Engineered miniature CRISPR-Cas system for mammalian genome regulation and editing
Xu et. al developed a miniature CRISPR system for genome engineering via protein and guide RNA engineering. Whereas the natural Cas12f does not function in mammalian cells, engineered Cas12f mutants, named CasMINI, show comparable activities with Cas12a for efficient gene activation. CasMINI also enables robust gene editing and base editing.

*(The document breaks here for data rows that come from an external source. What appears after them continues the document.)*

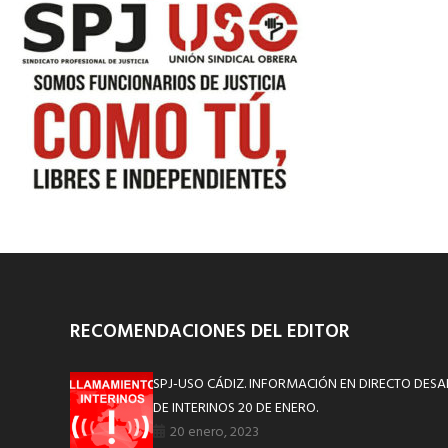
RECOMENDACIONES DEL EDITOR
SPJ-USO CÁDIZ. INFORMACIÓN EN DIRECTO DE
DE INTERINOS 20 DE ENERO.
20 enero, 2023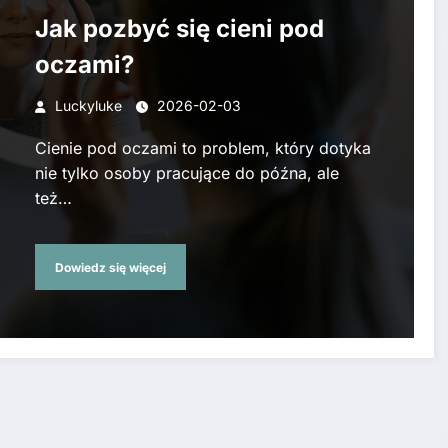
Jak pozbyć się cieni pod
oczami?
Luckyluke
2026-02-03
Cienie pod oczami to problem, który dotyka
nie tylko osoby pracujące do późna, ale
też…
Dowiedz się więcej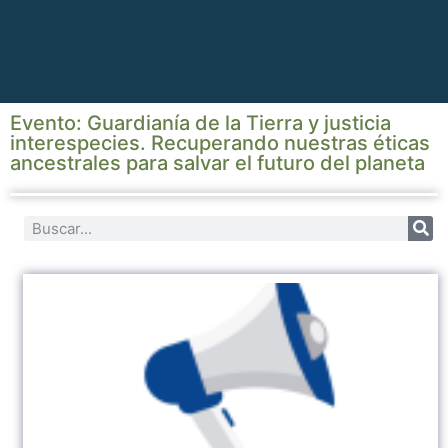
Evento: Guardianía de la Tierra y justicia
interespecies. Recuperando nuestras éticas
ancestrales para salvar el futuro del planeta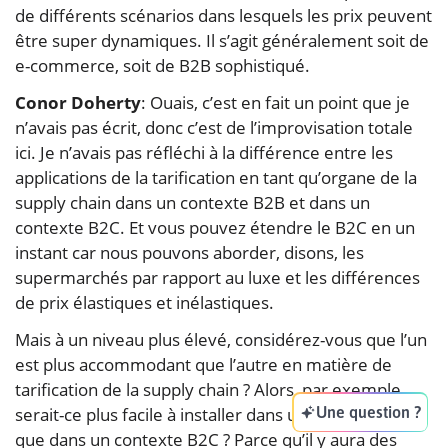
de différents scénarios dans lesquels les prix peuvent
être super dynamiques. Il s’agit généralement soit de
e-commerce, soit de B2B sophistiqué.
Conor Doherty
: Ouais, c’est en fait un point que je
n’avais pas écrit, donc c’est de l’improvisation totale
ici. Je n’avais pas réfléchi à la différence entre les
applications de la tarification en tant qu’organe de la
supply chain dans un contexte B2B et dans un
contexte B2C. Et vous pouvez étendre le B2C en un
instant car nous pouvons aborder, disons, les
supermarchés par rapport au luxe et les différences
de prix élastiques et inélastiques.
Mais à un niveau plus élevé, considérez-vous que l’un
est plus accommodant que l’autre en matière de
tarification de la supply chain ? Alors, par exemple,
Une question ?
serait-ce plus facile à installer dans un contexte B2B
que dans un contexte B2C ? Parce qu’il y aura des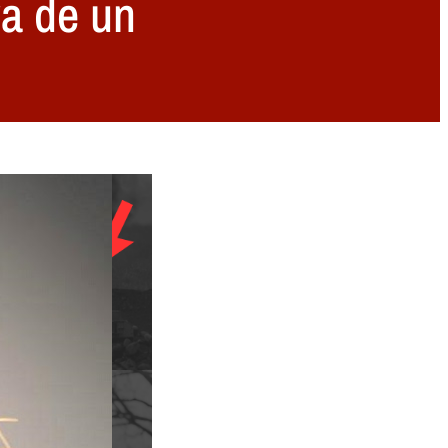
va de un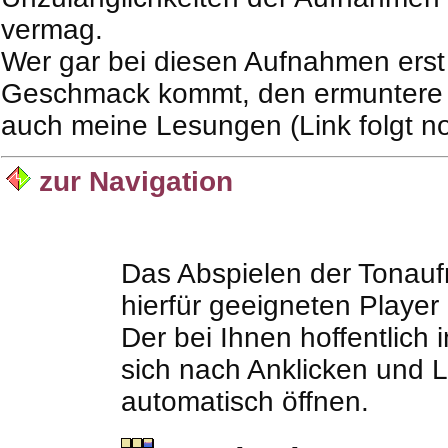
vermag.
Wer gar bei diesen Aufnahmen erst 
Geschmack kommt, den ermuntere 
auch meine Lesungen (Link folgt n
zur Navigation
Das Abspielen der Tonauf
hierfür geeigneten
Player
Der bei Ihnen hoffentlich i
sich nach Anklicken und 
automatisch öffnen.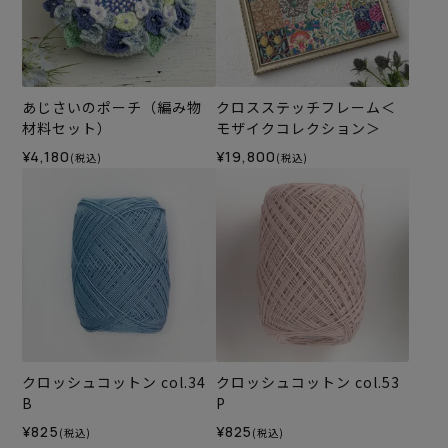
あじさいのポーチ（編み物
クロスステッチフレーム＜
材料セット）
モザイクコレクション＞
¥4,180
¥19,800
(税込)
(税込)
クロッシュコットン col.34
クロッシュコットン col.53
B
P
¥825
¥825
(税込)
(税込)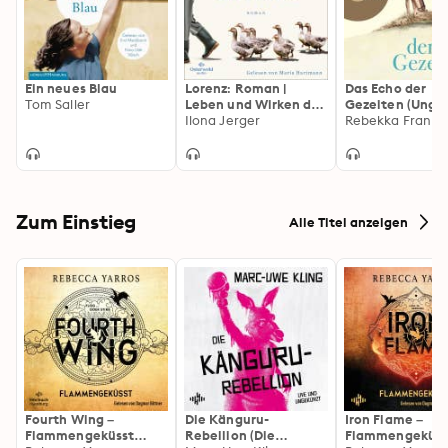
Ein neues Blau
Lorenz: Roman |
Das Echo der
Tom Saller
Leben und Wirken des
Gezeiten (Unge
Verhaltensforschers
Ilona Jerger
Lesung)
Rebekka Frank
Konrad Lorenz
Zum Einstieg
Alle Titel anzeigen
Fourth Wing –
Die Känguru-
Iron Flame –
Flammengeküsst
Rebellion (Die
Flammengeküss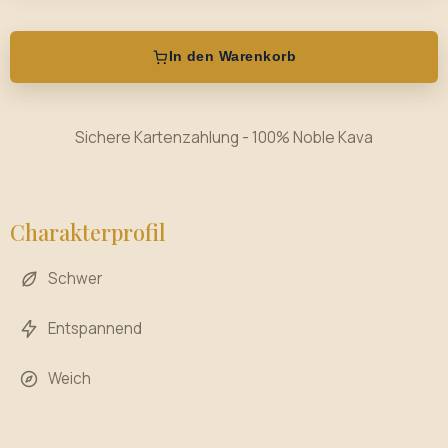
In den Warenkorb
Sichere Kartenzahlung - 100% Noble Kava
Charakterprofil
Schwer
Entspannend
Weich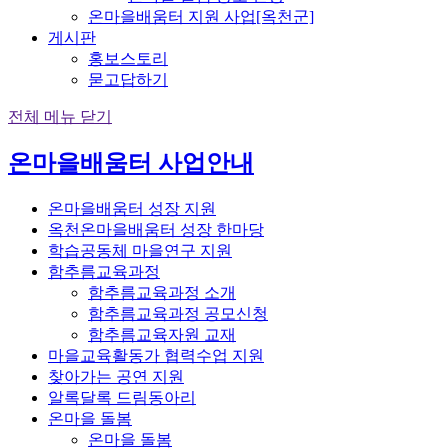
온마을배움터 지원 사업[옥천군]
게시판
홍보스토리
묻고답하기
전체 메뉴 닫기
온마을배움터 사업안내
온마을배움터 성장 지원
옥천온마을배움터 성장 한마당
학습공동체 마을연구 지원
함추름교육과정
함추름교육과정 소개
함추름교육과정 공모신청
함추름교육자원 교재
마을교육활동가 협력수업 지원
찾아가는 공연 지원
알록달록 드림동아리
온마을 돌봄
온마을 돌봄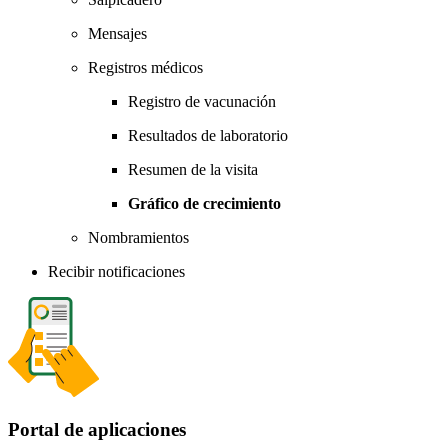
Mensajes
Registros médicos
Registro de vacunación
Resultados de laboratorio
Resumen de la visita
Gráfico de crecimiento
Nombramientos
Recibir notificaciones
Portal de aplicaciones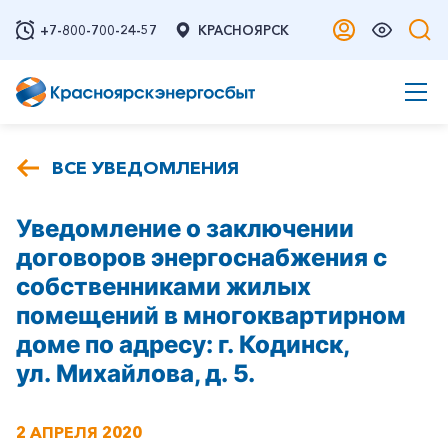
+7-800-700-24-57
КРАСНОЯРСК
ВСЕ УВЕДОМЛЕНИЯ
Уведомление о заключении
договоров энергоснабжения с
собственниками жилых
помещений в многоквартирном
доме по адресу: г. Кодинск,
ул. Михайлова, д. 5.
2 АПРЕЛЯ 2020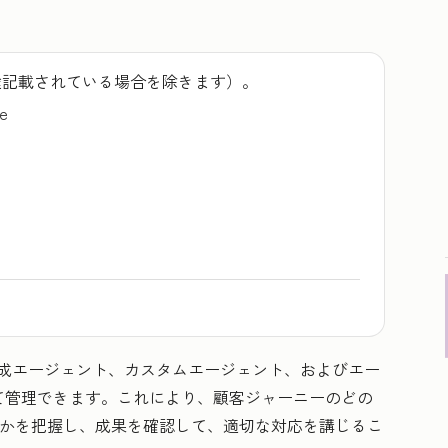
途記載されている場合を除きます）。
se
tの既成エージェント、カスタムエージェント、およびエー
て管理できます。これにより、顧客ジャーニーのどの
ているかを把握し、成果を確認して、適切な対応を講じるこ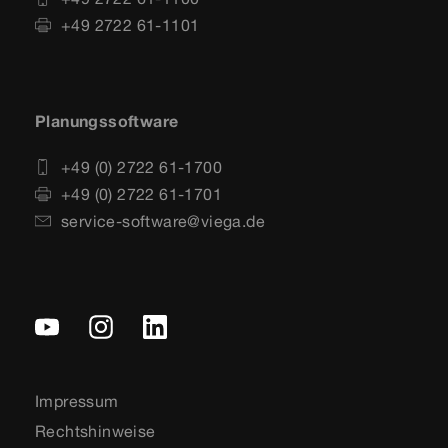
+49 2722 61-1101
Planungssoftware
+49 (0) 2722 61-1700
+49 (0) 2722 61-1701
service-software@viega.de
Impressum
Rechtshinweise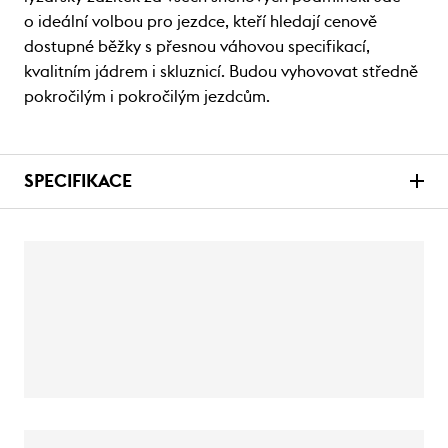
o ideální volbou pro jezdce, kteří hledají cenově
dostupné běžky s přesnou váhovou specifikací,
kvalitním jádrem i skluznicí. Budou vyhovovat středně
pokročilým i pokročilým jezdcům.
SPECIFIKACE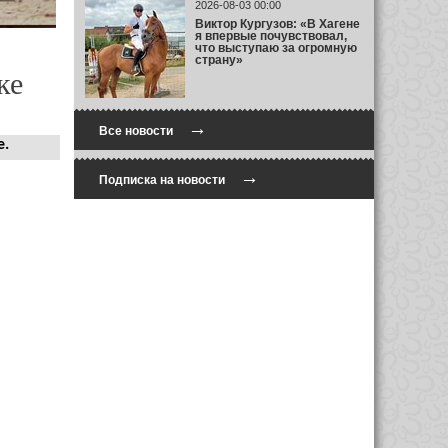
2026-08-03 00:00
Виктор Кургузов: «В Хагене
я впервые почувствовал,
что выступаю за огромную
страну»
ке
→
Все новости
е.
→
Подписка на новости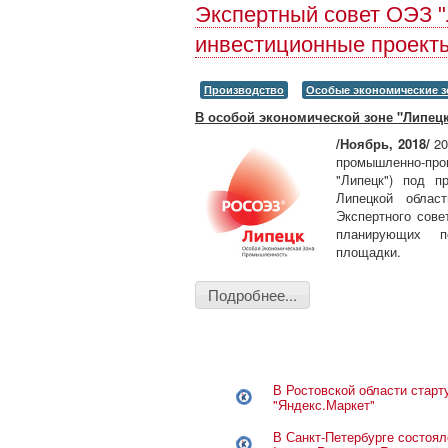
Экспертный совет ОЭЗ 
инвестиционные проект
Производство
Особые экономические з
В особой экономической зоне "Липец
/Ноябрь, 2018/
20
промышленно-пр
"Липецк") под п
Липецкой облас
Экспертного сове
планирующих п
площадки.
Подробнее...
В Ростовской области старт
"Яндекс.Маркет"
В Санкт-Петербурге состоял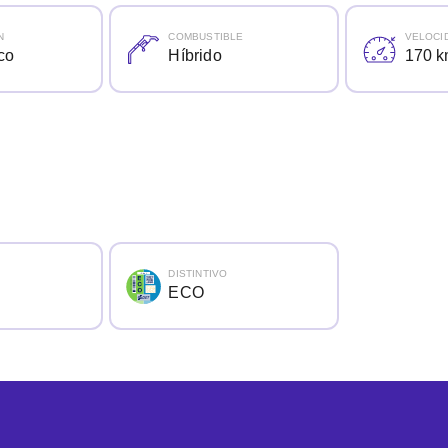
N
COMBUSTIBLE
VELOCI
co
Híbrido
170 k
DISTINTIVO
ECO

- Protein and RNA engineering enable Cas12f to function robustly in mammalian cells
- The engineered CasMINI is compact and less than half the size of Cas9 and Cas12a
- CasMINI is efficient and specific for gene activation and is comparable with Cas12a
- CasMINI is versatile and allows robust genome editing and base editing
Compact and versatile CRISPR-Cas systems will enable genome engineering applications through high-efficiency delivery in a wide variety of contexts. Here, we create an efficient miniature Cas system (CasMINI) engineered from the type V-F Cas12f (Cas14) system by guide RNA and protein engineering, which is less than half the size of currently used CRISPR systems (Cas9 or Cas12a). We demonstrate that CasMINI can drive high levels of gene activation (up to thousands-fold increases), while the natural Cas12f system fails to function in mammalian cells. We show that the CasMINI system has comparable activities to Cas12a for gene activation, is highly specific, and allows robust base editing and gene editing. We expect that CasMINI can be broadly useful for cell engineering and gene therapy applications ex vivo and in vivo.